## [EXERCISE DESCRIPTION]
Return, word for word, only the lines of the data below that lie between the line with "51 3478.2270 (1151, 94)" and the line with "Miyake_kobo.", those two lines included.

## [INFORMATION SHOWN]
***

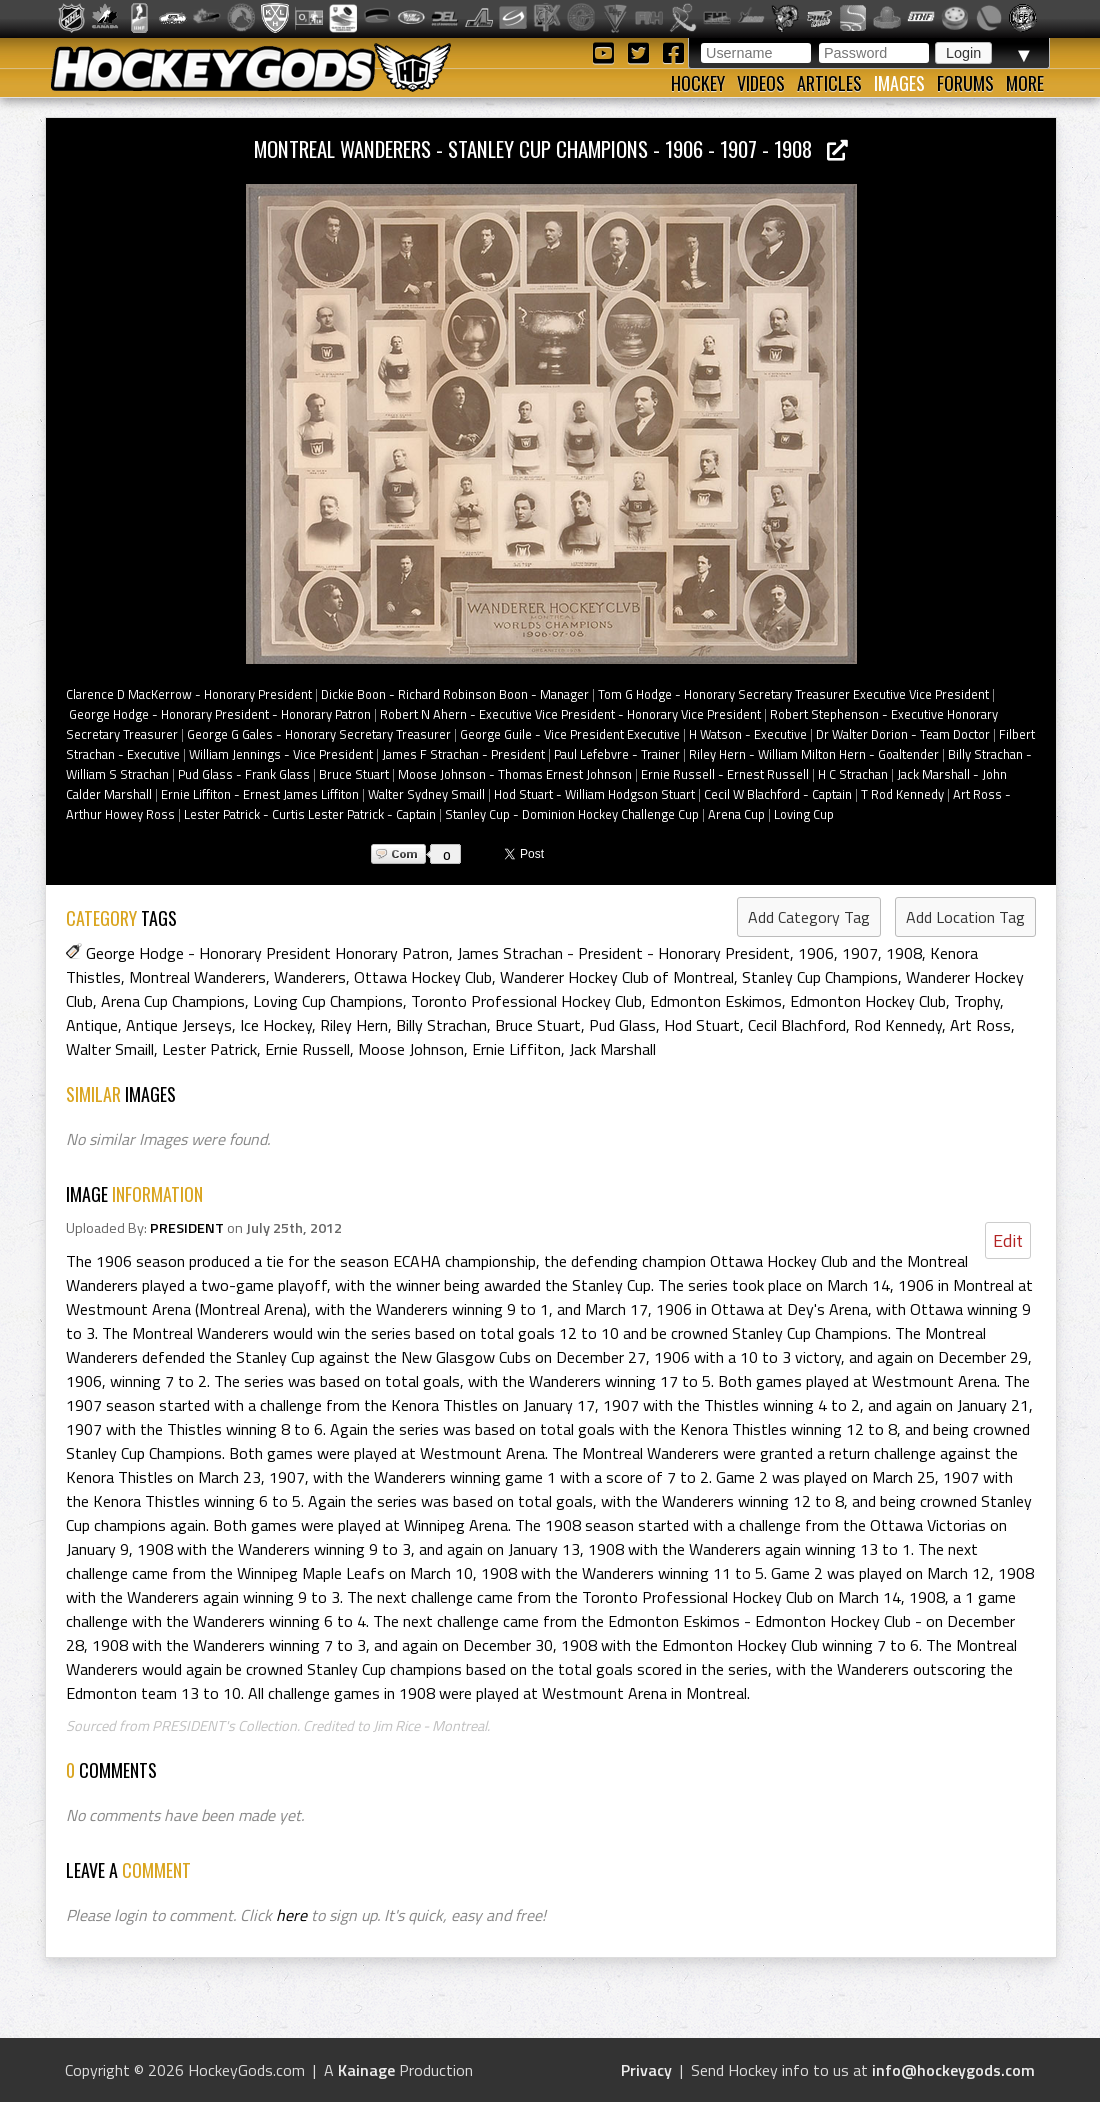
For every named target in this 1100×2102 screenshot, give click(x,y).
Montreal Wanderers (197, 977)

***

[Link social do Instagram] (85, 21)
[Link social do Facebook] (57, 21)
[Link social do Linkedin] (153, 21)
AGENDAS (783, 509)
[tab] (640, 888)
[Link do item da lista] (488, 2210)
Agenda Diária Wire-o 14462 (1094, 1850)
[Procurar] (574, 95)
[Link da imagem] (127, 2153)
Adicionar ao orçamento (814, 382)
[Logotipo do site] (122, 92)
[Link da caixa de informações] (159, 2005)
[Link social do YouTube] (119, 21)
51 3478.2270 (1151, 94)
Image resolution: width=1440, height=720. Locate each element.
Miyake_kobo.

***

## [COMPLETED EXERCISE]
51 3478.2270 (1151, 94)
Image resolution: width=1440, height=720. Locate each element.
Miyake_kobo.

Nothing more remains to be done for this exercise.